◆ Problem to work on ◆
From the line below that contains "Identify the click" to the line that contains "SV Mind Logic (1109, 1240)", repeat every line exactly, both ends included, and nothing else.

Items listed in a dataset
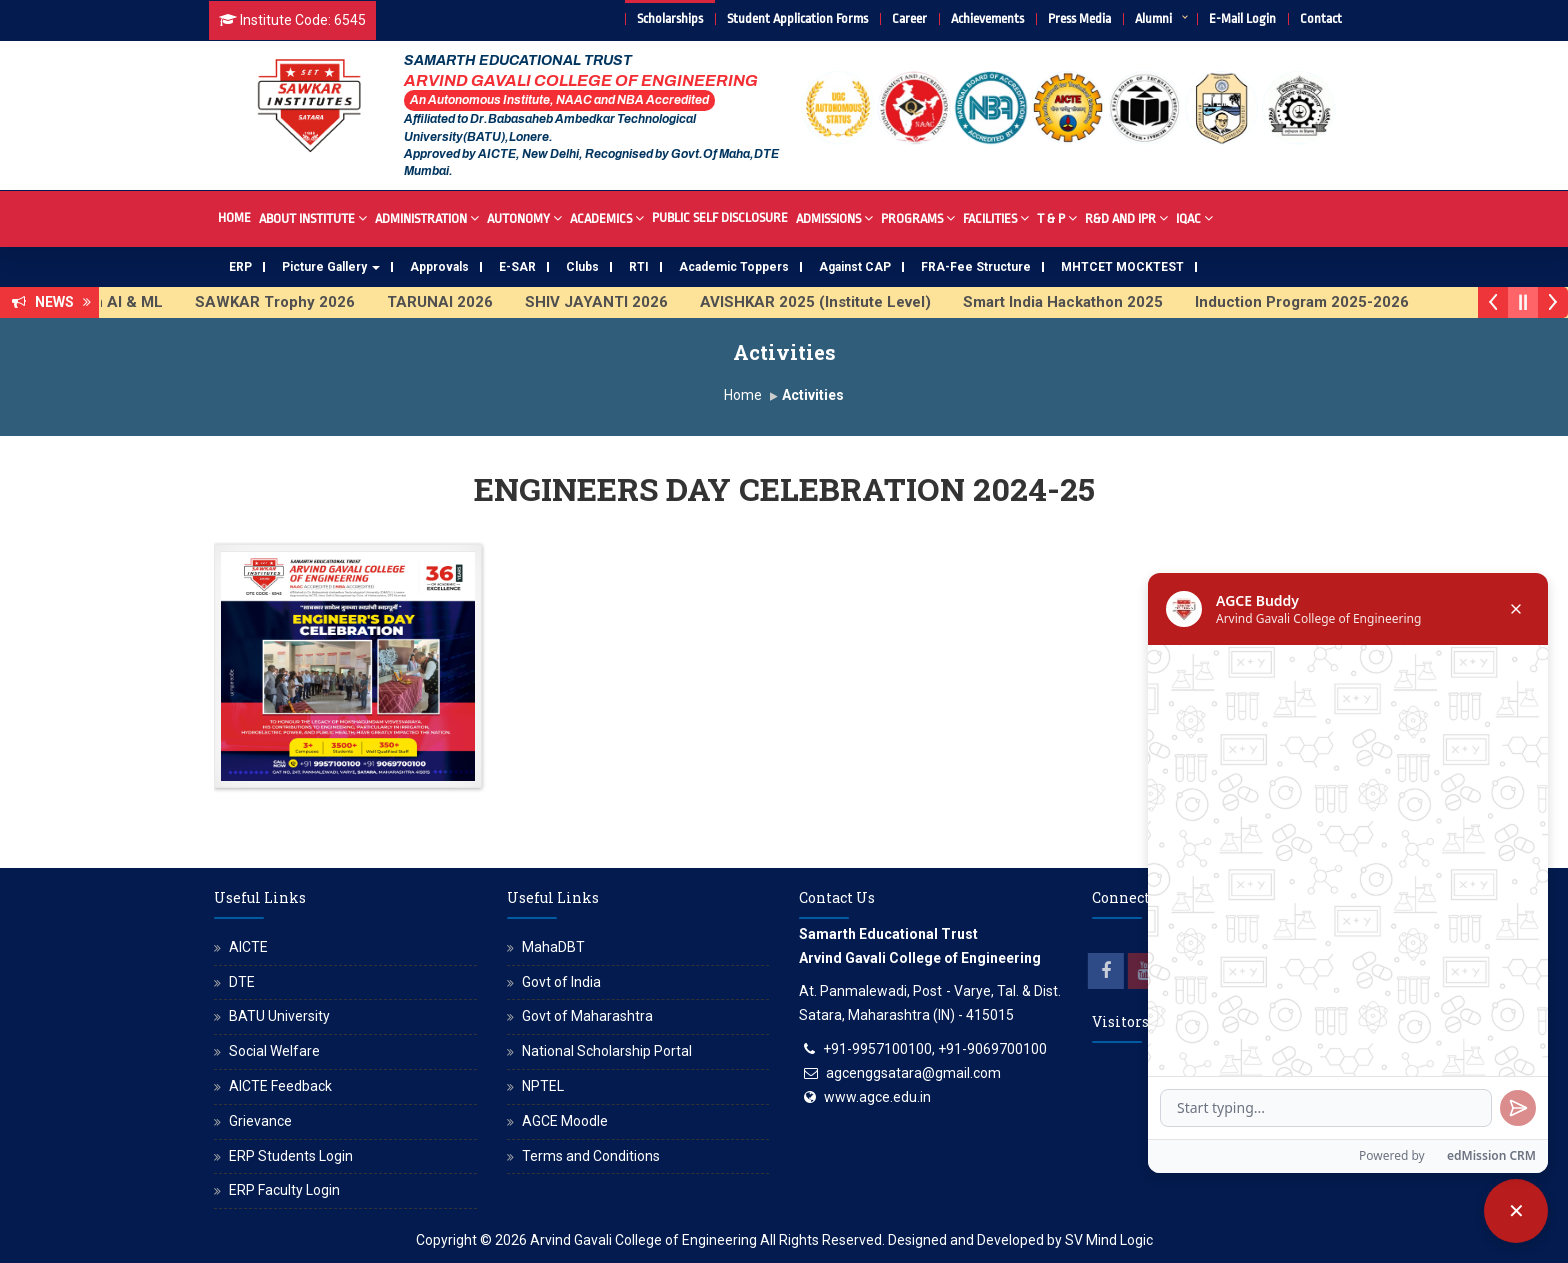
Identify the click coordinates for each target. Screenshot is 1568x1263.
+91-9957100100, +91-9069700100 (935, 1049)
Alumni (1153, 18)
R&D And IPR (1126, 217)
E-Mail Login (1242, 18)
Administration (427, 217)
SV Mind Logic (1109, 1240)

...

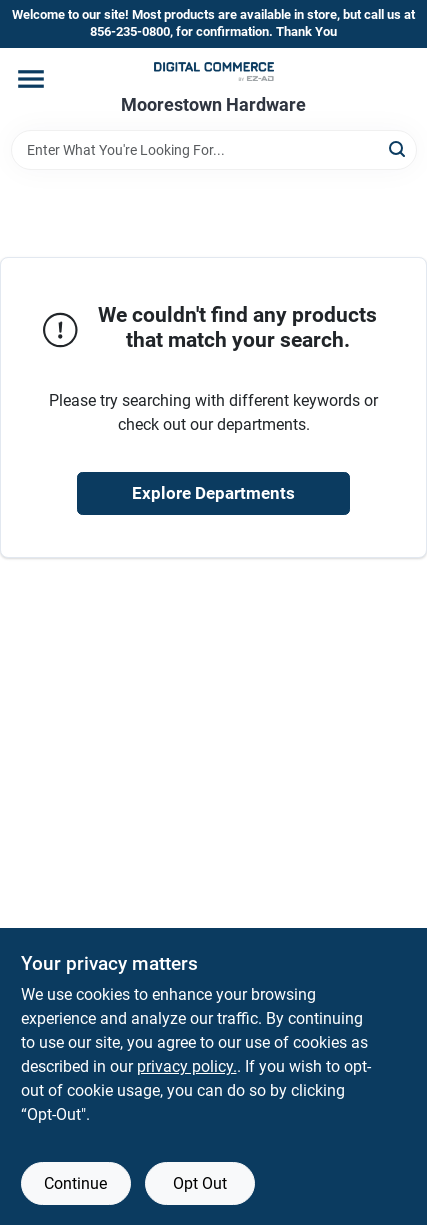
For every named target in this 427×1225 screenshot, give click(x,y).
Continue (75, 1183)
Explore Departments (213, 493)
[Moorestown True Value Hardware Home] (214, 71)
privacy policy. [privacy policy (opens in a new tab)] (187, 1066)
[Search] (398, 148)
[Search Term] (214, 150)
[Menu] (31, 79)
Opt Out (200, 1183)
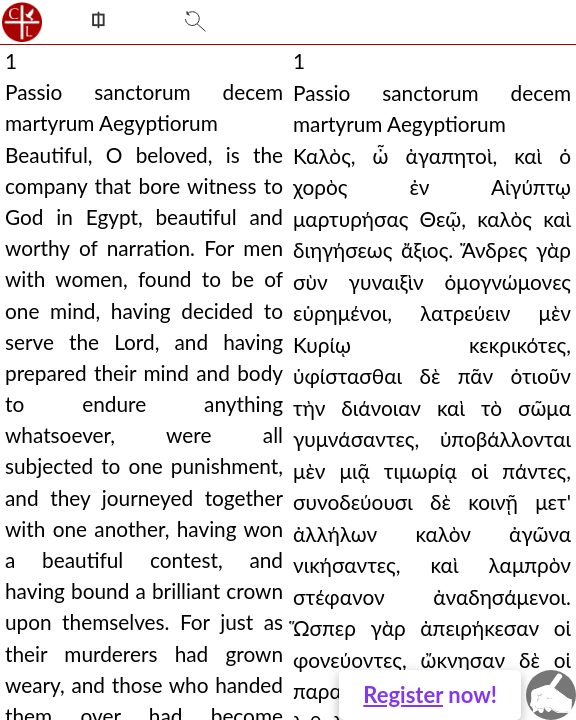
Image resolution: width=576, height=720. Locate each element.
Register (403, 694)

◆ Problem solution ◆
Identify the click coordinates for each target. Screenshot is 1568x1263.
+91-9957100100, +91-9069700100 (935, 1049)
Alumni (1153, 18)
R&D And IPR (1126, 217)
E-Mail Login (1242, 18)
Administration (427, 217)
SV Mind Logic (1109, 1240)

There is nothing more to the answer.